Department of Neurology, The First Affiliated Hospital of Chongqing Medical University, Chongqing, China.
Headache. 2019 Mar;59(3):358-370. doi: 10.1111/head.13469. Epub 2019 Jan 11.
Structural damage or demyelization of the sphenopalatine ganglion may cause sphenopalatine neuralgia (SN). The current International Classification of Headache Disorders, third edition (ICHD-3) regards SN as a phenotype of cluster headache. Whether SN is an independent neuralgia entity has been debated for years.
This article presents a case series of SN, a review of all published cases, and a pooled data analysis of the identified cases.

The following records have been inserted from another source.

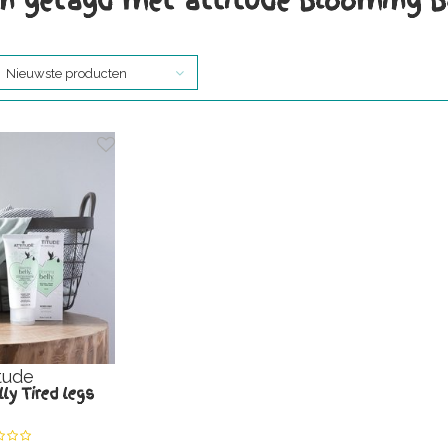
n getagd met attitude blooming b
Nieuwste producten
tude
ly Tired legs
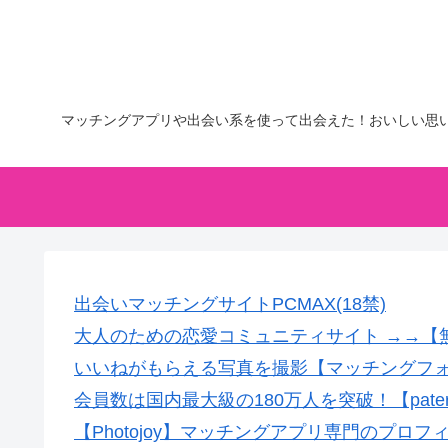
マッチングアプリや出会い系を使って出会えた！おいしい思
出会いマッチングサイトPCMAX(18禁)
大人のための恋愛コミュニティサイト →→【
いいねがもらえる写真を撮影【マッチングフ
会員数は国内最大級の180万人を突破！【pate
【Photojoy】マッチングアプリ専門のプロ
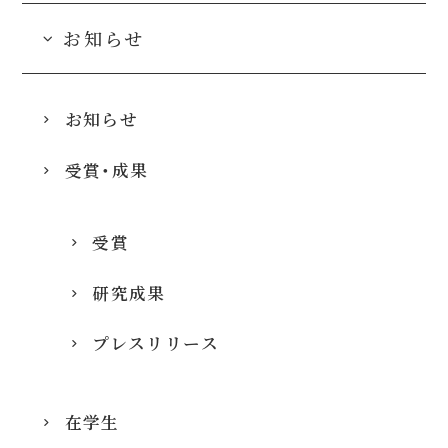
お知らせ
お知らせ
受賞・成果
受賞
研究成果
プレスリリース
在学生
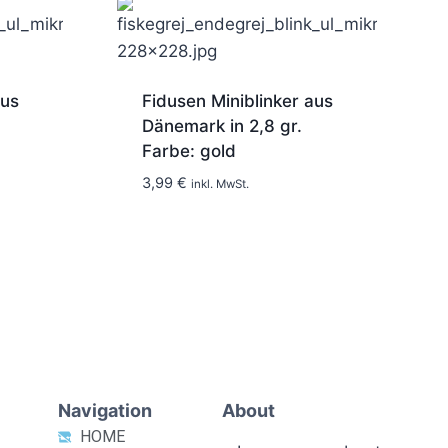
aus
Fidusen Miniblinker aus
Dänemark in 2,8 gr.
Farbe: gold
3,99
€
inkl. MwSt.
1-2 Tage
Navigation
About
HOME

Seven patients were identified, with a median age at symptom onset of 59 years. Six cases were secondary to structural lesions surrounding the ipsilateral sphenopalatine ganglion, and all of them experienced significant clinical improvements after removing the primary causes. In the seventh patient, no evidence of underlying disease was found. The literature review showed that SN affected patients spanning a wide range of ages and both sexes. The clinical characteristics of SN might mimic cluster headache with the exception of cluster pattern and treatment response to oxygen. The typical duration of pain episodes in SN was several hours to several days; and in some cases, pain was persistent. Sixty-seven percent (59/88) of patients with SN had structural lesions around the sphenopalatine ganglion.

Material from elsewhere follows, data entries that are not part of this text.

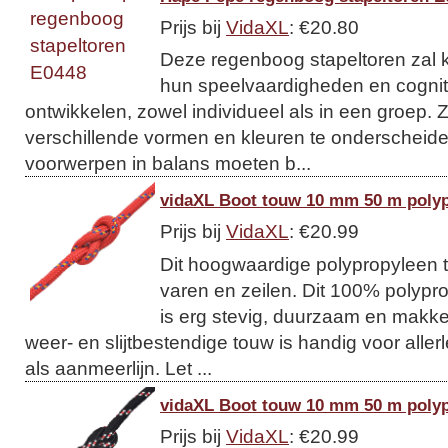
Prijs bij
VidaXL
: €20.80
Deze regenboog stapeltoren zal 
hun speelvaardigheden en cogni
ontwikkelen, zowel individueel als in een groep. 
verschillende vormen en kleuren te onderscheid
voorwerpen in balans moeten b...
vidaXL Boot touw 10 mm 50 m poly
Prijs bij
VidaXL
: €20.99
Dit hoogwaardige polypropyleen t
varen en zeilen. Dit 100% polypro
is erg stevig, duurzaam en makkeli
weer- en slijtbestendige touw is handig voor allerl
als aanmeerlijn. Let ...
vidaXL Boot touw 10 mm 50 m polyp
Prijs bij
VidaXL
: €20.99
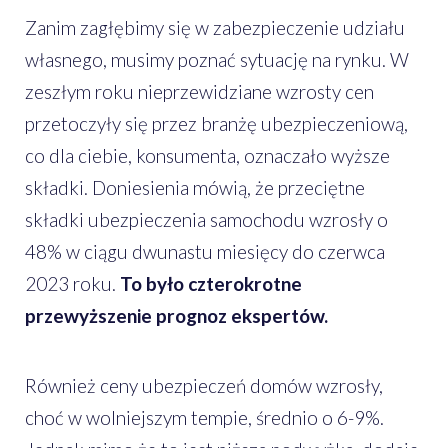
Zanim zagłębimy się w zabezpieczenie udziału
własnego, musimy poznać sytuację na rynku. W
zeszłym roku nieprzewidziane wzrosty cen
przetoczyły się przez branżę ubezpieczeniową,
co dla ciebie, konsumenta, oznaczało wyższe
składki. Doniesienia mówią, że przeciętne
składki ubezpieczenia samochodu wzrosły o
48% w ciągu dwunastu miesięcy do czerwca
2023 roku.
To było czterokrotne
przewyższenie prognoz ekspertów.
Również ceny ubezpieczeń domów wzrosły,
choć w wolniejszym tempie, średnio o 6-9%.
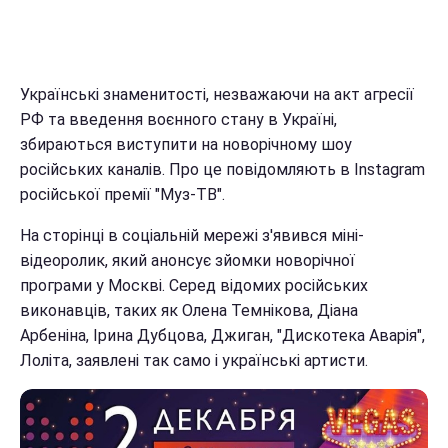
Українські знаменитості, незважаючи на акт агресії
РФ та введення воєнного стану в Україні,
збираються виступити на новорічному шоу
російських каналів. Про це повідомляють в Instagram
російської премії "Муз-ТВ".
На сторінці в соціальній мережі з'явився міні-
відеоролик, який анонсує зйомки новорічної
програми у Москві. Серед відомих російських
виконавців, таких як Олена Темнікова, Діана
Арбеніна, Ірина Дубцова, Джиган, "Дискотека Аварія",
Лоліта, заявлені так само і українські артисти.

SN could possibly be regarded as a different clinical entity from cluster headache. Based on our patients and literature review, SN can be categorized as idiopathic SN and secondary SN. Craniofacial structural lesions should be highly rating and taken into account when SN is suspected.
翼腭神经节的结构损伤或脱髓鞘可能导致翼腭神经痛(SN)。目前的《国际头痛疾病分类》第三版(ICHD-3)将 SN 视为丛集性头痛的一种表型。SN 是否是一种独立的神经痛实体多年来一直存在争议。
本文介绍了一组 SN 病例,回顾了所有已发表的病例,并对已确定的病例进行了汇总数据分析。
共发现 7 例患者,症状发作的中位年龄为 59 岁。6 例为同侧翼腭神经节周围结构病变所致,所有患者在去除主要病因后均有明显的临床改善。第 7 例患者未发现潜在疾病。文献回顾显示,SN 影响的患者年龄跨度较大,且男女均可患病。SN 的临床特征可能与丛集性头痛相似,除了丛集模式和对氧气的治疗反应。SN 疼痛发作的典型持续时间为数小时至数天;在某些情况下,疼痛持续存在。67%(59/88)的 SN 患者有翼腭神经节周围结构病变。
SN 可能被视为不同于丛集性头痛的一种临床实体。基于我们的患者和文献回顾,SN 可分为特发性 SN 和继发性 SN。颅面结构病变应高度评价,并在怀疑 SN 时考虑在内。